Task directions
Look for the string "front" in the material below. Copy every line where you find it.

Source data
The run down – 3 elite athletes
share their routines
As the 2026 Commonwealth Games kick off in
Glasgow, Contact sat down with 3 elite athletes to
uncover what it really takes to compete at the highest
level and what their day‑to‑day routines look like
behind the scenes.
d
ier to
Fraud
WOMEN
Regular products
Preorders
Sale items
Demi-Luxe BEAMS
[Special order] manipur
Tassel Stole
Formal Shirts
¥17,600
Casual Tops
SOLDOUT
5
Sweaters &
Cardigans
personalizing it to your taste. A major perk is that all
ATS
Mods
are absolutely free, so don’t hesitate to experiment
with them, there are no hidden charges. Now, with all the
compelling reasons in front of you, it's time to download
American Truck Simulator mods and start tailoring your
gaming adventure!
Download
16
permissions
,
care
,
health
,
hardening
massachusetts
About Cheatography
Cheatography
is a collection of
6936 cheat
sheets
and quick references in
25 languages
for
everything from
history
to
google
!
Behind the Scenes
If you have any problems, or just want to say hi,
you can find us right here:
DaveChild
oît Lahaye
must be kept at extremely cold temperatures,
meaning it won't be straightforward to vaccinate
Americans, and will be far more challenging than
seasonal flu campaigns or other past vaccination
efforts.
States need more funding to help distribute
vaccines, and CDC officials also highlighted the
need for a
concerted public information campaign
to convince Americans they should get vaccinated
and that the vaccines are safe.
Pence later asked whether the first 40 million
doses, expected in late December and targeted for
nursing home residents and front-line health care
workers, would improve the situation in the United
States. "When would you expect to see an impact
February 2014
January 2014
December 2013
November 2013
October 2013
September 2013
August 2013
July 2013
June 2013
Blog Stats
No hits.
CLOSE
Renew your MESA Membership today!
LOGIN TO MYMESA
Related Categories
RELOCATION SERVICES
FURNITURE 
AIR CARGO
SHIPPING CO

* * *

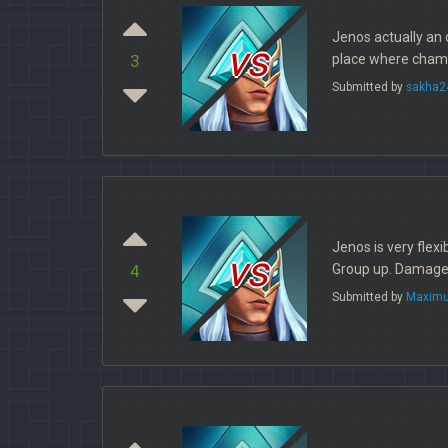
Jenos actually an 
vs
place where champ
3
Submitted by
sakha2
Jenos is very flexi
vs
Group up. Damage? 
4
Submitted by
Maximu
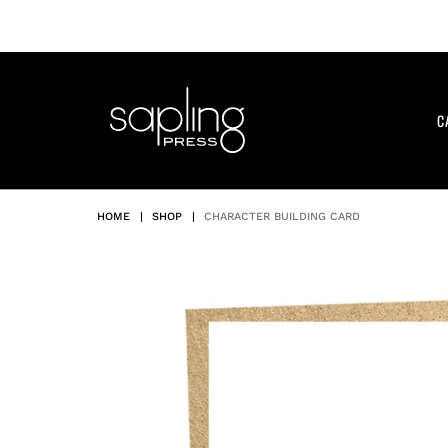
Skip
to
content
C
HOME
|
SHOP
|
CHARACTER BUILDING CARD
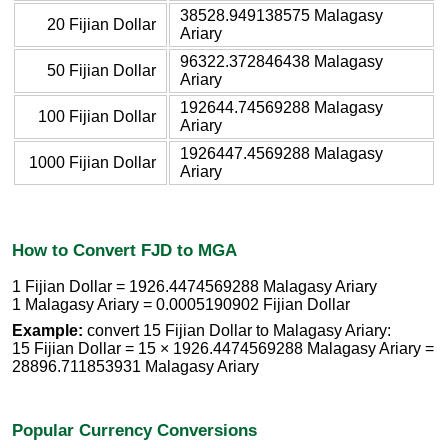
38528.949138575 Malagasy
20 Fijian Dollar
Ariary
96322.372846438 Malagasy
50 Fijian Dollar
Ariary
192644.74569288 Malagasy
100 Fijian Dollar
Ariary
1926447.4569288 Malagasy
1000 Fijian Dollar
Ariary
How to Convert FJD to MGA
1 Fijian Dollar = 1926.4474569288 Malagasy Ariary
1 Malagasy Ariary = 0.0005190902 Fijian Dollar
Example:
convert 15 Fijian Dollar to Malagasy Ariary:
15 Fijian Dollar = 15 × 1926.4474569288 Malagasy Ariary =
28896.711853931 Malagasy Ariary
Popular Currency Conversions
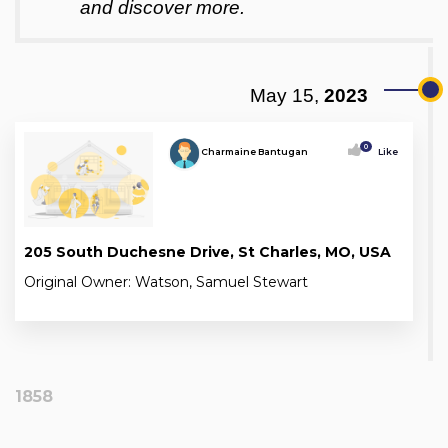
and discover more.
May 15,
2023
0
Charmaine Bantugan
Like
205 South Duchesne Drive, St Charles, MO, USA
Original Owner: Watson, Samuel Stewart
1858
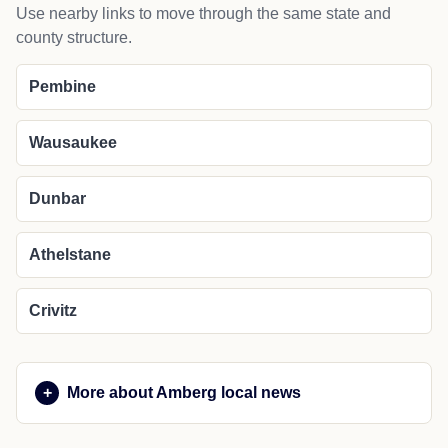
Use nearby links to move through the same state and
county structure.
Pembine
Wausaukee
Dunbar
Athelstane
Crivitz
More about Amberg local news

--

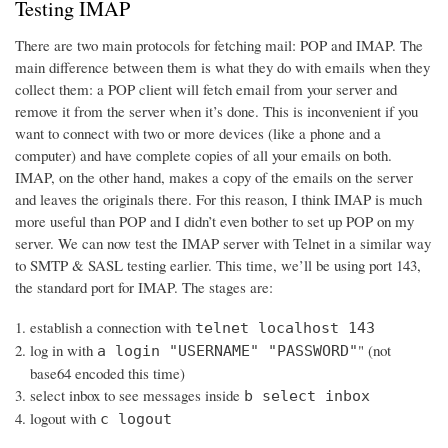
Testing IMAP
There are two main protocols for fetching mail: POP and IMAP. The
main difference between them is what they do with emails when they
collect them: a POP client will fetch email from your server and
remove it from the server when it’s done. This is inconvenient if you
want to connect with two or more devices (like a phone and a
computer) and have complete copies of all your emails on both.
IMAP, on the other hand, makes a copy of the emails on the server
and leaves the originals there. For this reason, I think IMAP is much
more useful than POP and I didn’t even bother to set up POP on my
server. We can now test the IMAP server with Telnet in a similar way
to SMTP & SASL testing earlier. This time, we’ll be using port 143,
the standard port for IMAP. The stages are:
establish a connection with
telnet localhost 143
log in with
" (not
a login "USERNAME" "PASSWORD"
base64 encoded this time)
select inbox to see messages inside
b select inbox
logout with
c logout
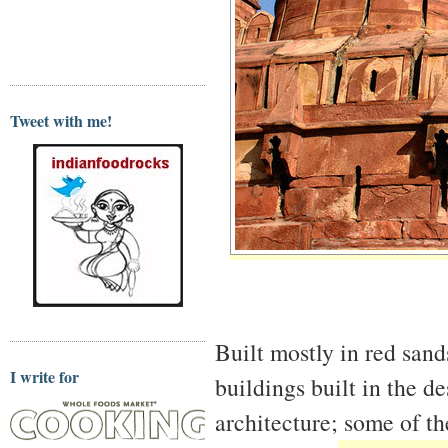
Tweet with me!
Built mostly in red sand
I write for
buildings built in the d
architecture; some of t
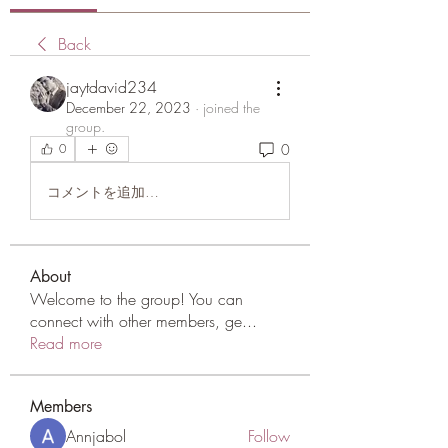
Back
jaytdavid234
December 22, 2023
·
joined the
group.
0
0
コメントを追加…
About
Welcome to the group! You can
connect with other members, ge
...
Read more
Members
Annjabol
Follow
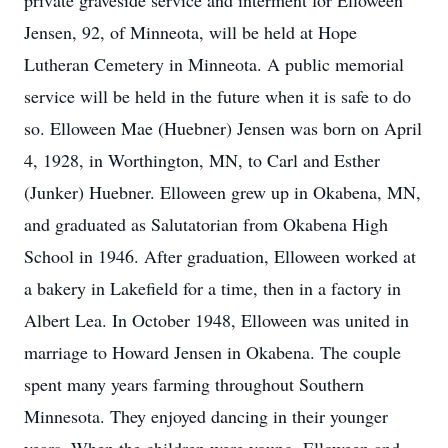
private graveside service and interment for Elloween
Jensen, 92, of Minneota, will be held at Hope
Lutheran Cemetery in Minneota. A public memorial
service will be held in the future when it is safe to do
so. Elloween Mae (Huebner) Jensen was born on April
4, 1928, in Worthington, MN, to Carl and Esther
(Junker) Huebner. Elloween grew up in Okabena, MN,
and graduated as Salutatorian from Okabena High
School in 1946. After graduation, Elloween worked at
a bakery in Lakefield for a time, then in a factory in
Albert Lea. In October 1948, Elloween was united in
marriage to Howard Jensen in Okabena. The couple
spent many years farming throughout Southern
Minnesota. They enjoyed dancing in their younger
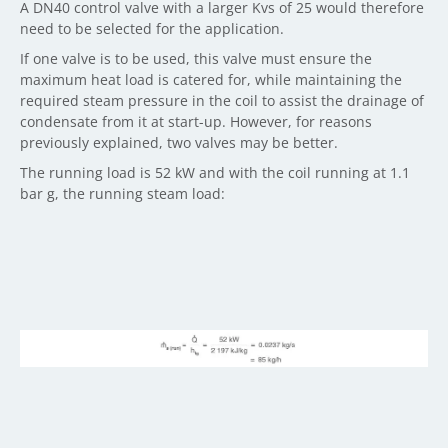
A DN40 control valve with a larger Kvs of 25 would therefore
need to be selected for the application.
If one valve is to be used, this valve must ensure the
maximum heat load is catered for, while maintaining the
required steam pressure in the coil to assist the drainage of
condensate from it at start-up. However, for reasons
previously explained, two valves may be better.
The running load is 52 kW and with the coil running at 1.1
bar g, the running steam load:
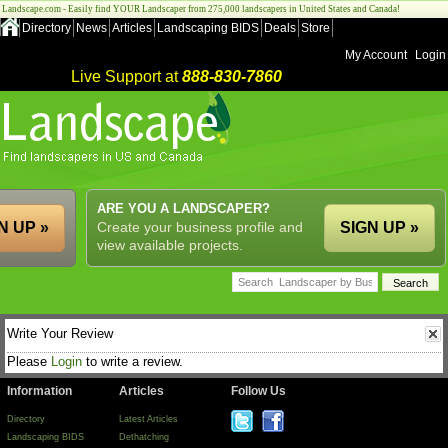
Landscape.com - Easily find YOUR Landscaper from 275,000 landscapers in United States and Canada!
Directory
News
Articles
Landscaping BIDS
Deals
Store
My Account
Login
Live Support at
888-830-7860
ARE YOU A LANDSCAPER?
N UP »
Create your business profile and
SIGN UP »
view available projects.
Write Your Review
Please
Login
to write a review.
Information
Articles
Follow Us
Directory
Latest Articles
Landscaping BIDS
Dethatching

Response to the exercise
compelling reasons in front of you, it's time to download
nursing home residents and front-line health care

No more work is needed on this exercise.